◆ Data for processing:
________________________________________

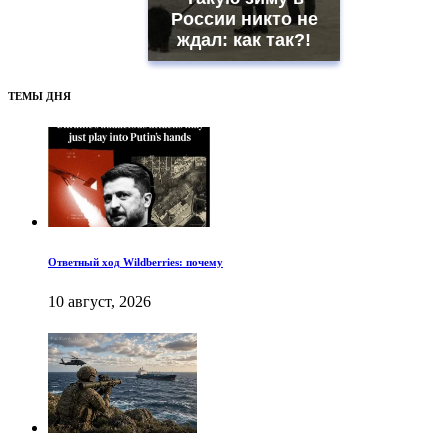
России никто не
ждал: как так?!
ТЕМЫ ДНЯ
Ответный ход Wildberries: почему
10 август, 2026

________________________________________

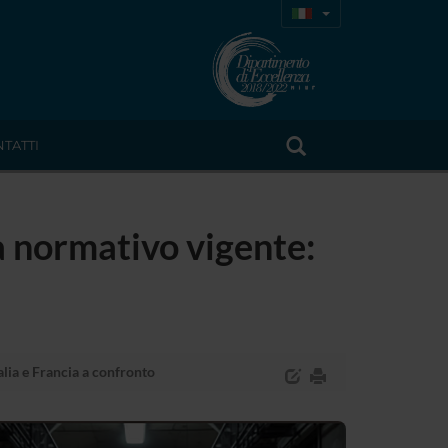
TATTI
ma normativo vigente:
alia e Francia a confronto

________________________________________

Reproduce the lines of the entries above from the one with "России никто не" to the one with "10 август, 2026", both included, exactly and without any other line.

России никто не
ждал: как так?!
ТЕМЫ ДНЯ
Ответный ход Wildberries: почему
10 август, 2026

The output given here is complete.